A home builder says a competitor copied its name online and quietly captured its leads
A Louisiana home builder says a competitor cloned its brand online - and quietly siphoned off its customers.
That accusation anchors a lawsuit filed June 9, 2026 in federal court in New Orleans. C-T Homes, which builds under the name Cretin Townsend Homes, is suing rival Andries Builders and an affiliated company, Andries Mortgage, over a website the plaintiff says was designed to impersonate it and capture business meant for the real company.
Start with who C-T Homes says it is. The builder has worked in Louisiana since 1976 and has operated as Cretin Townsend Homes since a 2017 merger with Townsend Homes.

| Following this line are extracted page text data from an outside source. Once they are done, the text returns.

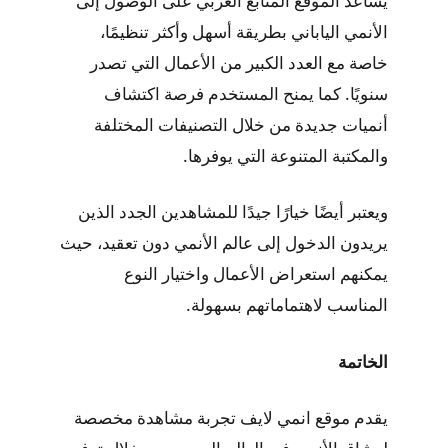
يساعد الموقع المتابع العربي على الوصول إلى
الأنمي الياباني بطريقة أسهل وأكثر تنظيمًا،
خاصة مع العدد الكبير من الأعمال التي تصدر
سنويًا. كما يمنح المستخدم فرصة اكتشاف
أنميات جديدة من خلال التصنيفات المختلفة
والمكتبة المتنوعة التي يوفرها.
ويعتبر أيضًا خيارًا جيدًا للمشاهدين الجدد الذين
يريدون الدخول إلى عالم الأنمي دون تعقيد، حيث
يمكنهم استعراض الأعمال واختيار النوع
المناسب لاهتماماتهم بسهولة.
الخاتمة
يقدم موقع انمي لايف تجربة مشاهدة مخصصة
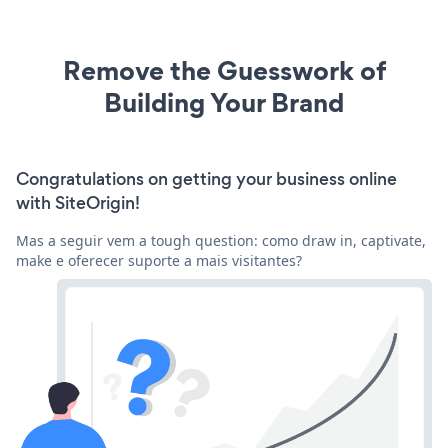
Remove the Guesswork of
Building Your Brand
Congratulations on getting your business online
with SiteOrigin!
Mas a seguir vem a tough question: como draw in, captivate,
make e oferecer suporte a mais visitantes?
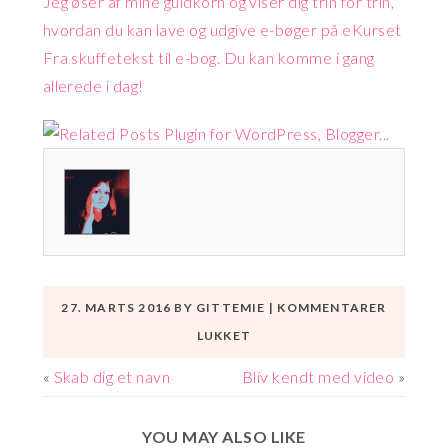
Jeg øser af mine guldkorn og viser dig trin for trin,
hvordan du kan lave og udgive e-bøger på eKurset
Fra skuffetekst til e-bog. Du kan komme i gang
allerede i dag!
27. MARTS 2016
BY
GITTEMIE
|
KOMMENTARER
TIL
LUKKET
KOM
«
Skab dig et navn
Bliv kendt med video
»
UD
MED
YOU MAY ALSO LIKE
DIN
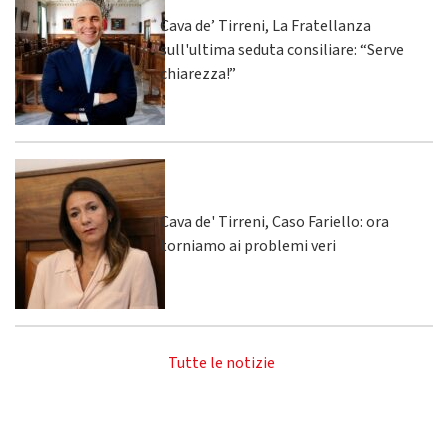
Cava de’ Tirreni, La Fratellanza
sull'ultima seduta consiliare: “Serve
chiarezza!”
Cava de' Tirreni, Caso Fariello: ora
torniamo ai problemi veri
Tutte le notizie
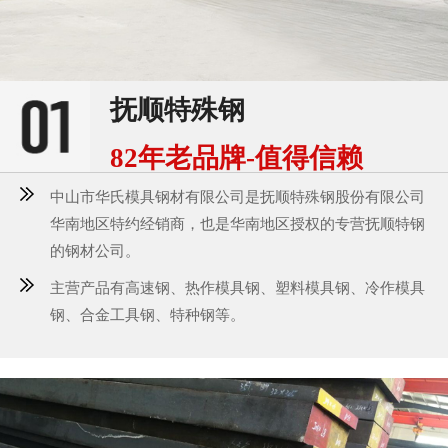
抚顺特殊钢
82年老品牌-值得信赖
中山市华氏模具钢材有限公司是抚顺特殊钢股份有限公司
华南地区特约经销商，也是华南地区授权的专营抚顺特钢
的钢材公司。
主营产品有高速钢、热作模具钢、塑料模具钢、冷作模具
钢、合金工具钢、特种钢等。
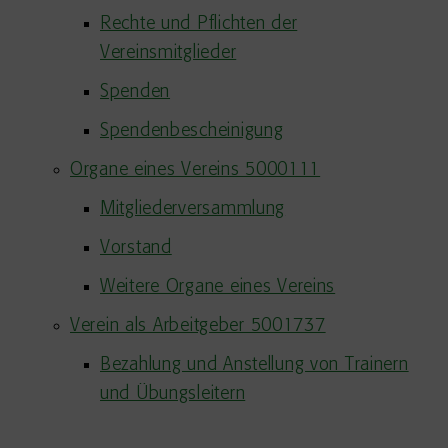
Rechte und Pflichten der
Vereinsmitglieder
Spenden
Spendenbescheinigung
Organe eines Vereins 5000111
Mitgliederversammlung
Vorstand
Weitere Organe eines Vereins
Verein als Arbeitgeber 5001737
Bezahlung und Anstellung von Trainern
und Übungsleitern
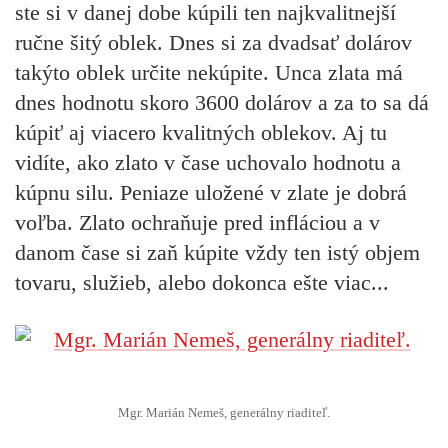
ste si v danej dobe kúpili ten najkvalitnejší
ručne šitý oblek. Dnes si za dvadsať dolárov
takýto oblek určite nekúpite. Unca zlata má
dnes hodnotu skoro 3600 dolárov a za to sa dá
kúpiť aj viacero kvalitných oblekov. Aj tu
vidíte, ako zlato v čase uchovalo hodnotu a
kúpnu silu. Peniaze uložené v zlate je dobrá
voľba. Zlato ochraňuje pred infláciou a v
danom čase si zaň kúpite vždy ten istý objem
tovaru, služieb, alebo dokonca ešte viac...
Mgr. Marián Nemeš, generálny riaditeľ.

The company says it sells more than 150 homes a year, builds projects that each top $300,000, and pours "up to seven figures annually" into advertising - Google, Facebook, Instagram, YouTube, TikTok, billboards, and tie-ins with Nicholls State University and Southeastern Louisiana University.
Then comes the website. The suit says the defendants registered "cretintownsend.com" on October 28, 2025, lifting the plaintiff's trade name word for word. The filing claims the lookalike site mimicked C-T Homes closely and, according to the plaintiff, appeared as the third listing in search results.
The how is what should make builders and agents sit up. According to the filing, the fake site offered a contact form that "iteratively extracts valuable consumer information" - names, emails, project details - and sent every entry to a site the defendants controlled. An automated email then nudged those visitors toward the defendants' own business, the suit says, with follow-up messages to close the loop. C-T Homes says neither it nor the consumers knew the leads were being harvested.
The stakes, in the plaintiff's telling, were not small. The suit says each diverted inquiry could represent a construction contract "worth in excess of $300,000.00." Worse, it says, customers who got no reply assumed Cretin Townsend Homes had simply ignored them - a hit to the builder's reputation.
The filing also flags how the site disappeared. It says that shortly after an unauthorized communication with the defendants, the site went dark - timing the plaintiff argues "strongly suggests" an effort to "conceal its misconduct and destroy all evidence." That reading belongs to the plaintiff. The defendants have not responded to it.
One clarification on the second defendant. Andries Mortgage is named in the case, but the lawsuit accuses it of no specific act beyond providing, "on information and belief," mortgage and lending services to Andries Builders' customers in the same market. The conduct at the center of the suit is the builder's.
C-T Homes brings three claims: false designation of origin and unfair competition under the federal Lanham Act, cybersquatting under the same law, and unfair trade practices under Louisiana statute. It wants the court to cancel or transfer the domain, block any use of its name, force the return of captured customer data, and award damages - including statutory damages of up to $100,000 per domain and tripled damages.
The lesson for the industry lands cleanly. In a business built on referrals and online leads, your brand is only as protected as the web addresses and search rankings surrounding it. A rival's contact form wearing your name can quietly drain deals long before you spot it.
For now, these remain allegations. The defendants have not filed a response, and no court has ruled on any claim.